Eine behandschuhte Rückhand zog schmerzhaft über ihre Wange, sodass ihr Kopf zur Seite flog.
"Da hast du recht. Dein Leben bleibt verschont Engländerin. Aber bezahlen musst du trotzdem. Holt mir ein Beil!", zischte Brynna ihren Männern zu, die ihrem Befehl umgehend nach kamen.
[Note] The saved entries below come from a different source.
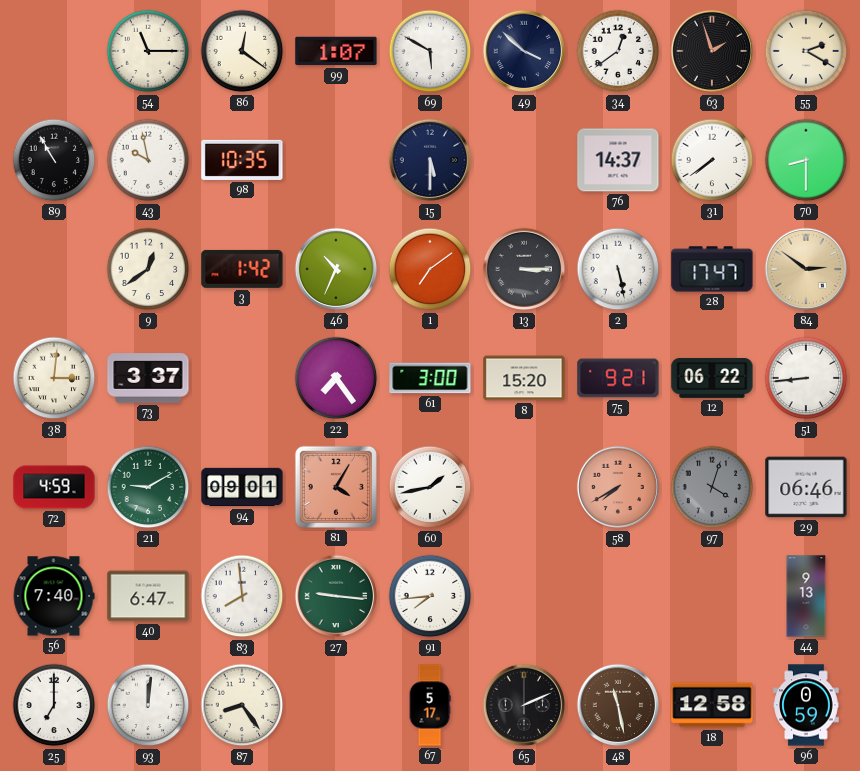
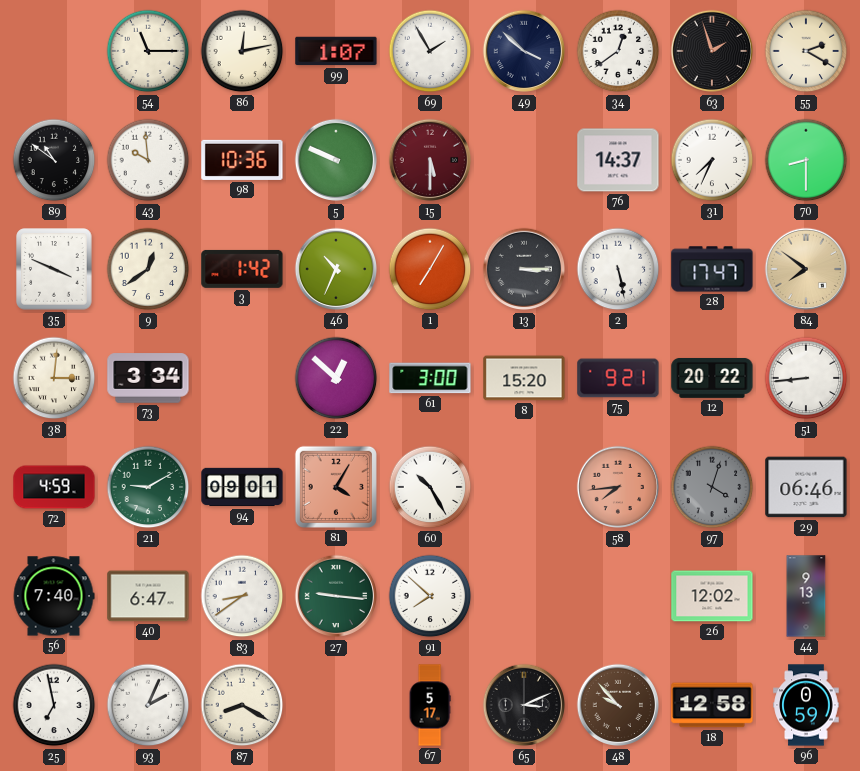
86: 12:21 -> 12:13
69: 5:50 -> 1:55
89: 10:55 -> 10:51
43: 9:58 -> 9:59
98: 10:35 -> 10:36
5: none -> 9:49
15 dial: navy -> burgundy
31: 7:39 -> 7:34
35: none -> 3:49
1: 7:09 -> 7:05
84: 2:51 -> 7:51
73: 3:37 -> 3:34
22: 7:24 -> 12:52
12: 06:22 -> 20:22
60: 1:43 -> 10:25
58: 7:40 -> 7:44
83: 7:59 -> 8:39
91: 7:44 -> 7:52
26: none -> 12:02
25: 7:00 -> 6:58
93: 12:01 -> 2:04
87: 8:24 -> 8:20
65: 2:11 -> 3:11
48: 11:28 -> 9:53
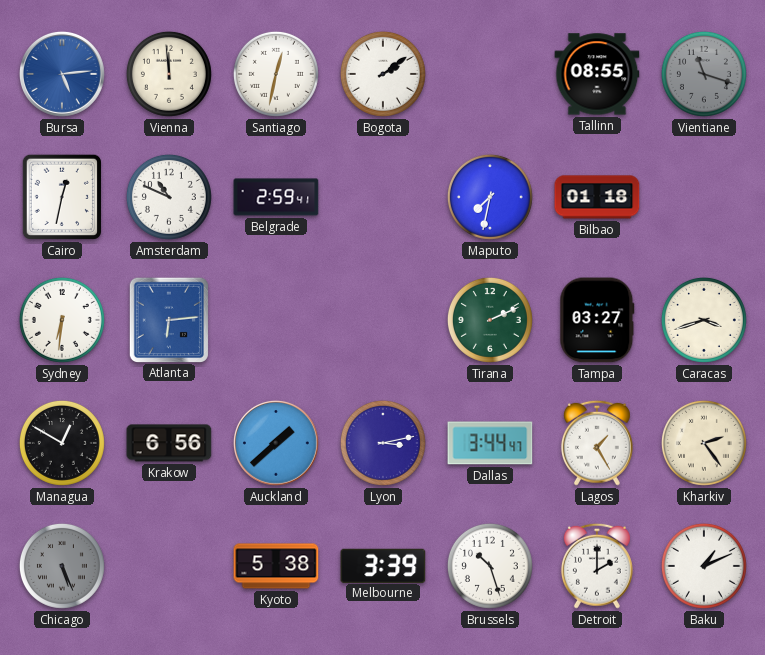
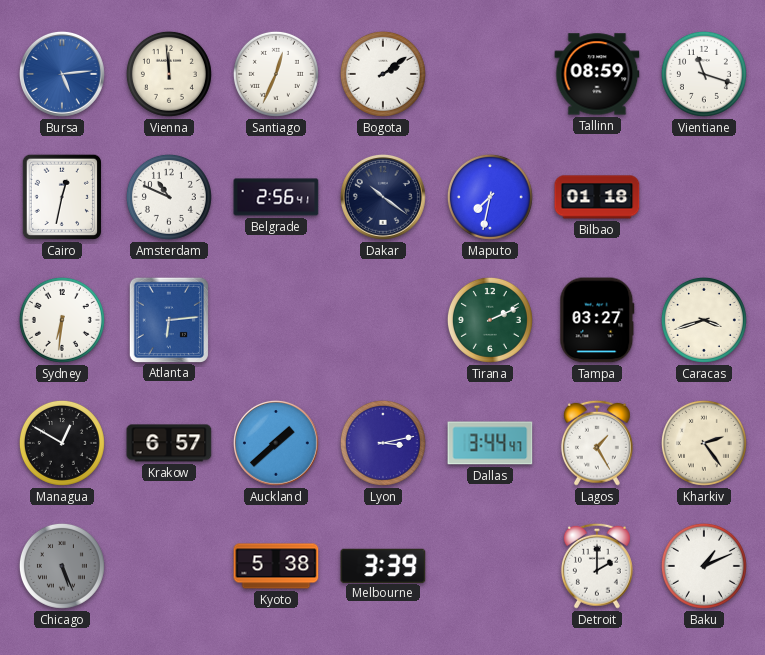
Santiago: 12:32 -> 12:34
Tallinn: 08:55 -> 08:59
Vientiane dial: grey -> white
Belgrade: 2:59 -> 2:56
Dakar: none -> 10:21
Krakow: 6:56 -> 6:57
Brussels: 10:27 -> none
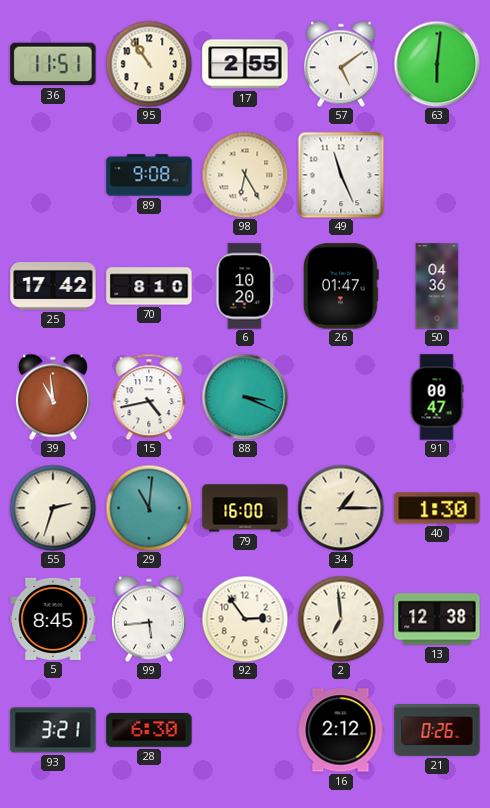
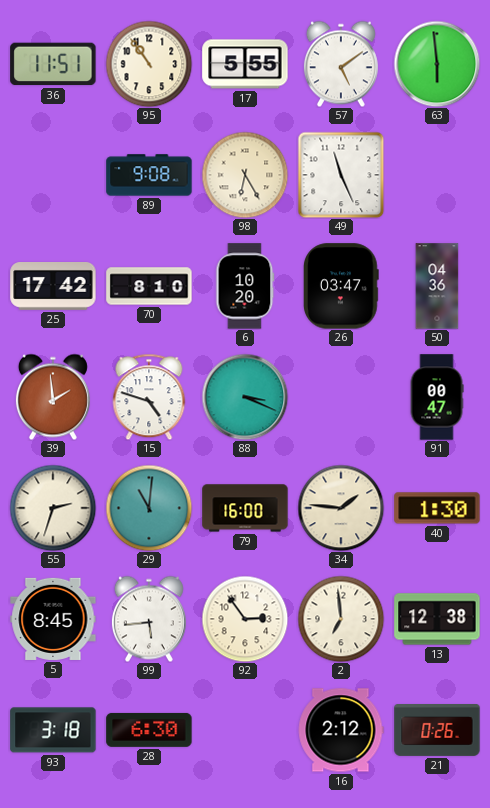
17: 2:55 -> 5:55
63: 6:01 -> 5:59
26: 01:47 -> 03:47
39: 10:59 -> 1:59
15: 4:43 -> 4:48
34: 1:15 -> 1:46
93: 3:21 -> 3:18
Magery schrie und trat um sich, als ihr Handgelenk gegriffen wurde und jemand sie zu Boden drückte. Ein stämmiger Mann mit einer Augenklappe war vor sie getreten. Die Schneide des Beils in seiner Hand glänzte hell im Feuerschein. Zwei Wachen hatten sich zu ihr gekniet und fixierten ihren Arm so fest am Grund, dass sich kleine Steine in ihre Haut bohrten. Die Männer im Pulk hatten begonnen im Takt auf Oberschenkel und Arme zu schlagen, während der Einäugige Brynna fragend ansah.
Sie nickte.
Magery sah nicht, wie ihr Richter das Beil hob. Sie sah nicht, wie sich die Tättowierungen auf seinem Oberarm zu bewegen schienen. Sie sah nur die Flammen, die hinter Brynna allmählich zu versiegen begannen.
"Halt!", dröhnte eine Stimme über den melodischen Takt der Schläge.
Das Beil stockte in der Luft. Zögernd wandte Magery sich um.